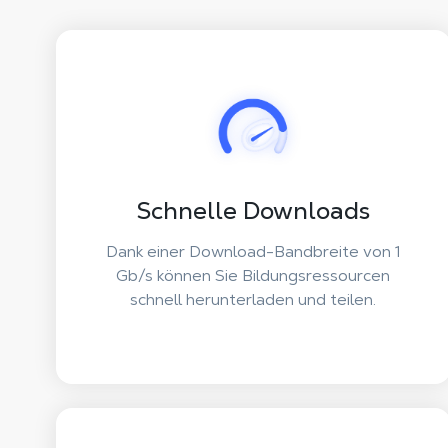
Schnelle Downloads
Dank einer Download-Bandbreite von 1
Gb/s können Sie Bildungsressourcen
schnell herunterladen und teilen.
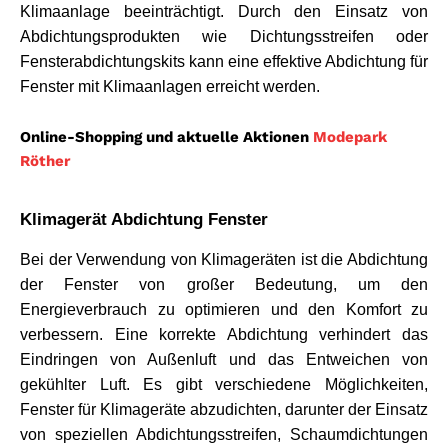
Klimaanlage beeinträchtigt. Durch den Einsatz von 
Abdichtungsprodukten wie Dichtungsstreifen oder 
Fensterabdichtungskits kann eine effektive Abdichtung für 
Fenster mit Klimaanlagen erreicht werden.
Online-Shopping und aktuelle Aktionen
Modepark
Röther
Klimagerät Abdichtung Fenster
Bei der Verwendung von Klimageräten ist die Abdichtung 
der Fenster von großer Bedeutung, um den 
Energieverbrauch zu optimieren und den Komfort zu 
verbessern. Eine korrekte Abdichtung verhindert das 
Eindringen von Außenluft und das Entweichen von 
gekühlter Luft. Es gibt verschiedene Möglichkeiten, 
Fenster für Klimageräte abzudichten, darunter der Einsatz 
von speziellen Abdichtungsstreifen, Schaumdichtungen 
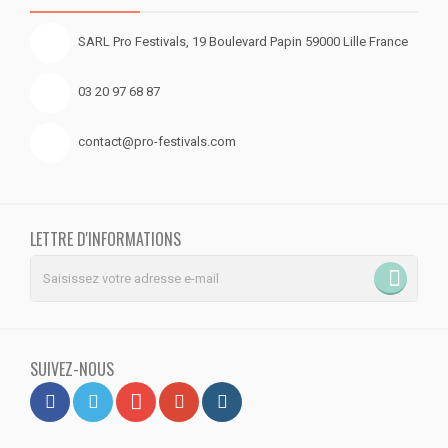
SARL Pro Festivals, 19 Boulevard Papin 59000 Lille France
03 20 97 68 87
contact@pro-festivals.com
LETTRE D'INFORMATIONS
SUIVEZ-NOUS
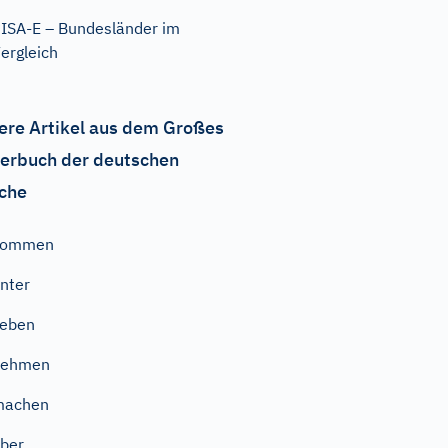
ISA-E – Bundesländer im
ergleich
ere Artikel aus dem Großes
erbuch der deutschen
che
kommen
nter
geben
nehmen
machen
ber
┄┄┄┄┄┄
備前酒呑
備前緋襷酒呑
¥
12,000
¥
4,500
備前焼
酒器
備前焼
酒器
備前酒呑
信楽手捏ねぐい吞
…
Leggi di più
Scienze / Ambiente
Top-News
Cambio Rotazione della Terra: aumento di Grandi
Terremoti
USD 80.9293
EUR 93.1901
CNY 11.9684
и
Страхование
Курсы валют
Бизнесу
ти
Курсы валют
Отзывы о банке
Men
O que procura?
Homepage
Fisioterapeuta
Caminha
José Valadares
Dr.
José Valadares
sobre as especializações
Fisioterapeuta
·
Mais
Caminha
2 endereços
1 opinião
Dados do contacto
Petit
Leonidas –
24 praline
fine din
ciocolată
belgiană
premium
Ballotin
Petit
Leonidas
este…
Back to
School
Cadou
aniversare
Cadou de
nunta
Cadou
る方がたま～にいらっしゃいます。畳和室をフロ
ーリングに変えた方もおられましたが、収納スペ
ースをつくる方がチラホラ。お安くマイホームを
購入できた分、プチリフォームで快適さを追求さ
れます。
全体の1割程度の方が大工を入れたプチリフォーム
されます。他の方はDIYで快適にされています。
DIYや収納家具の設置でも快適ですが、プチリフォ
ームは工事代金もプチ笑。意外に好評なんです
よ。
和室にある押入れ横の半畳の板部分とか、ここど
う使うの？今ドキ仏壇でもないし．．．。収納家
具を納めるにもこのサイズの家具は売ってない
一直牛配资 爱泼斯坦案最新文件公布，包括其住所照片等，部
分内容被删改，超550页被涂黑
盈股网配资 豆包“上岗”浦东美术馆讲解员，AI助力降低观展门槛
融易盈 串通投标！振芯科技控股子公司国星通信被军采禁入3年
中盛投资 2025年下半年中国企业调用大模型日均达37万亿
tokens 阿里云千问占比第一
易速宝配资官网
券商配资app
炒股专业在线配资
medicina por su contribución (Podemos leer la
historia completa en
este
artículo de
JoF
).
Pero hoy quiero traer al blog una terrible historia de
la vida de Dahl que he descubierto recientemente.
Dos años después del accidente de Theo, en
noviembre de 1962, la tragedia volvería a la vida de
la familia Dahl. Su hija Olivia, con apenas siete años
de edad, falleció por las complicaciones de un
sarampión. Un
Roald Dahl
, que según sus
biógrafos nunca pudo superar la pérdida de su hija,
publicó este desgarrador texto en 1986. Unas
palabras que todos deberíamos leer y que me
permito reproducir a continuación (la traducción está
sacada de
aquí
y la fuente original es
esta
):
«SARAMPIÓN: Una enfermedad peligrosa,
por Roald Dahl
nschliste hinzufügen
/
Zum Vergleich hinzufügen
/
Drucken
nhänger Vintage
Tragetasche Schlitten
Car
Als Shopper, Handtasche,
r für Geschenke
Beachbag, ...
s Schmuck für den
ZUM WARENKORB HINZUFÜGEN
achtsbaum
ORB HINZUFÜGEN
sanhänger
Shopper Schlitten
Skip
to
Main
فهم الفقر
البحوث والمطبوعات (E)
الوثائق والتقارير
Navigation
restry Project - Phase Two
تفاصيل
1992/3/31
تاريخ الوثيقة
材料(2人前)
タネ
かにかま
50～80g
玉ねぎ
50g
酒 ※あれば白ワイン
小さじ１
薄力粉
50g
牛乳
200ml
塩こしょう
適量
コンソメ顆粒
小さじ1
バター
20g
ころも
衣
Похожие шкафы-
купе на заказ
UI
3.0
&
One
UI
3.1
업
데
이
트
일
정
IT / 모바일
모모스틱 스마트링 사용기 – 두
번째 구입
┄┄┄┄┄┄
◆ Prompt ◆
Copy each line of the listing in which the word "años" can be found.

◆ Completed task ◆
Dos años después del accidente de Theo, en
la familia Dahl. Su hija Olivia, con apenas siete años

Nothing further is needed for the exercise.